Instructions for the task:
Nothing but the lines from the one with "l'eau de la" through the end of the listing below should appear in your reply, each copied exactly.

Records provided:
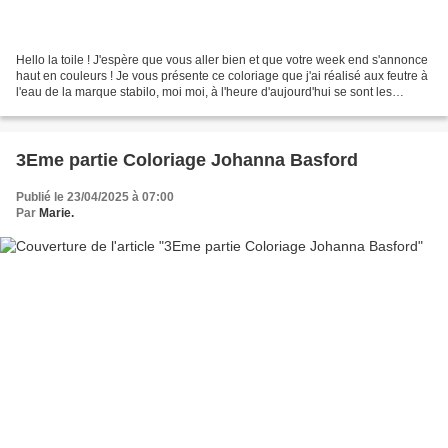
Hello la toile ! J'espère que vous aller bien et que votre week end s'annonce
haut en couleurs ! Je vous présente ce coloriage que j'ai réalisé aux feutre à
l'eau de la marque stabilo, moi moi, à l'heure d'aujourd'hui se sont les
meilleurs feutres à l'eau...
3Eme partie Coloriage Johanna Basford
Publié le 23/04/2025 à 07:00
Par
Marie.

Result:
l'eau de la marque stabilo, moi moi, à l'heure d'aujourd'hui se sont les
meilleurs feutres à l'eau...
3Eme partie Coloriage Johanna Basford
Publié le 23/04/2025 à 07:00
Par
Marie.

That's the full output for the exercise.